In case an extraordinary inflation or deflation of the currency stipulated


should supervene, the value of the currency at the time of the establishment of the
obligation shall be the basis of the payment, unless there is an agreement to the
contrary.

Inflation - It is a sharp and sudden increase of the money or credit or both without a
corresponding increase in business transaction (Webster’s Dictionary). Since the value of the
money here tends to decrease, the natural result is an increase in the price of goods and
services.

Deflation – Is the opposite to Inflation.

Non-Applicability of the Article Today - the article is speaking of the inflation or deflation
of the “Currency Stipulated” in this aspect the article is relating to Art. 1249, which would mean
the currency other than the Philippine Peso. If the article is to be construed in a literal since it
cannot be made use of in the present, for R.A. 529 provides that no foreign currency can be
stipulated. However, if by extension a different interpretation could rise to an adage of “In case
of extraordinary inflation or deflation of Philippine Currency”.

All in all the article is talking about safeguards against the inflation or deflation of the currency
to be used under the contract. However, there is a caveat, that Art. 1250 will only apply in cases
where there is a contract or agreement involved. It cannot be applied in cases where the
obligation arises from law, independent of contracts.

Art. 1251. Payment shall be made in the place designated in the obligation.

There being no express stipulation and if the undertaking is to deliver a


determinate thing, the payment shall be made wherever the thing might be at the
moment the obligation was constituted.

In any other case the place of payment shall be the domicile of the debtor.
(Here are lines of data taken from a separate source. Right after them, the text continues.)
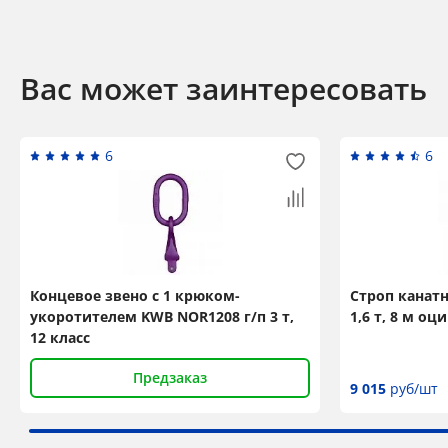
Вас может заинтересовать
6
6
Концевое звено с 1 крюком-
Строп канат
укоротителем KWB NOR1208 г/п 3 т,
1,6 т, 8 м о
12 класс
Предзаказ
9 015
руб/шт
If the debtor changes his domicile in bad faith or after he has incurred in
delay, the additional expenses shall be borne by him.

These provisions are without prejudice to venue under the Rules of Court

Where Payment must be made:

1. If there is a stipulation – then the payment is to be at the place DESIGNATED

2. If there is NO stipulation:

a. If it is to deliver a determinate specific thing, then at the place the thing might be,
either habitually or usually, at the time the Obligation was CONSTITUTED. If
temporary e.g., when the thing is being shipped, then the payment should be made at
the domicile of the debtor.

b. If the obligation is to deliver any other thing (generic, or to give money, or obligation
is personal) then the payment should be made at the domicile of the debtor.
Art. 1252. He who has various debts of the same kind in favor of one and the same
creditor, may declare at the time of making the payment, to which of them the
same must be applied. Unless the parties so stipulate, or when the application of
payment is made by the party for whose benefit the term has been constituted,
application shall not be made as to debts which are not yet due.

If the debtor accepts from the creditor a receipt in which an application of


the payment is made, the former cannot complain of the same, unless there is a
cause for invalidating the contract.

Special Forms of Payment

There are four special forms of payment:

1. Application (or “imputation”) of payments ( Article. 1252 Civil Code)


2. Dation in payment (“adjudication en pago” or “datio in solutum”) Art. 1245, Civil Code.
3. Assignment in favor of creditors (“cessions”) Art. 1255, Civil Code.
4. Tender of payment and consignation. Art. 1256-1261 Civil Code.